AN IDEA ABORTED AND AN IDEA FULFILLED

This is the power of Theory as Marx puts it. It grips the consciousness of the masses but it needs a leader to direct its course and Netaji was one such leader, for us the only one who truly cared for freedom above everything else, far more than self or ideology or any spiritual or philosophical persuasion, dry and divorced from life or requiring relinquishment of national duty at a time when the motherland groaned under the terrible tyranny of the British imperialists who had made India fodder for the building up of their vaunted empire.

True it is that 'one individual may die for an idea; but that idea will, after his death, incarnate itself in a thousand lives', but it is also true that while thousands may, after the death of the progenitor of the idea, take to the idea itself in real earnest and dedicate their lives to it, yet, they may fail to produce that single seminal soul from among themselves who may lead them unto the fruition of the idea in turbulent times under constraining conditions. The leader is not everyday born who becomes a Netaji. These are rare personages and appear but seldom in history, when the life of a nation is ebbing out to the detriment of world civilisation or when civilisation itself is facing extinction from the barbarism of brutal elements within its broader ambit seeking homogeneity of horrendous primitive culture. At such times of terrible turmoil a Netaji appears as the saviour of an oppressed race and embodies in his being the hopes and aspirations of a subjected people.
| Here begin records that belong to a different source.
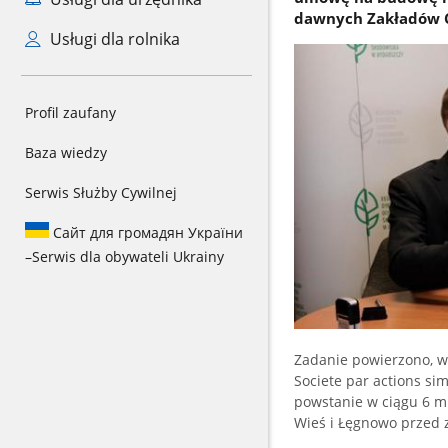
dawnych Zakładów 
Usługi dla rolnika
Profil zaufany
Baza wiedzy
Serwis Służby Cywilnej
Сайт для громадян України
–
Serwis dla obywateli Ukrainy
Zadanie powierzono, w
Societe par actions sim
powstanie w ciągu 6 mi
Wieś i Łęgnowo przed 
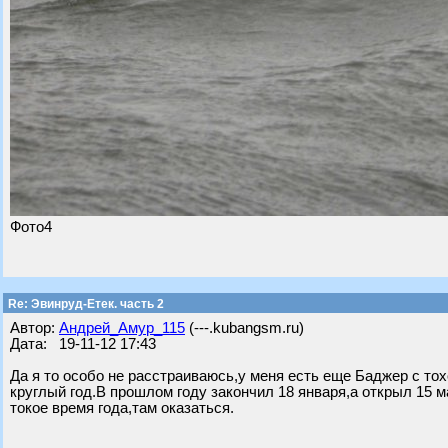
Фото4
Re: Эвинруд-Етек. часть 2
Автор:
Андрей_Амур_115
(---.kubangsm.ru)
Дата: 19-11-12 17:43
Да я то особо не расстраиваюсь,у меня есть еще Баджер с тох
круглый год.В прошлом году закончил 18 января,а открыл 15 м
токое время года,там оказаться.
So, it is clearly evident that while it may be Netaji's magnanimity to inspire his followers or his countrymen in general with this articulation of his, it remains a fact, though, that in the death of a Netaji such an idea remains in the realm of the idea alone even in the thousands in whom it seeks expression and dies, aborted, a premature death with its progenitor amidst the tumult of the times. Generations pass before similar propitious historical circumstances emerge giving birth to a lustrous leader again who lives out the idea to fruition with his men following in his heels.

My deference to Netaji notwithstanding, this remains my humble submission that the idea must simultaneously incarnate in a living leader and a thousand followers of his, willing to live it out and, if called for, willing to die for it gamely, before it may find fulfilment in reaching its emphatic end, its final fruition, its desired destination in the attainment of the cherished goal. Vande Mataram! Jai Hind!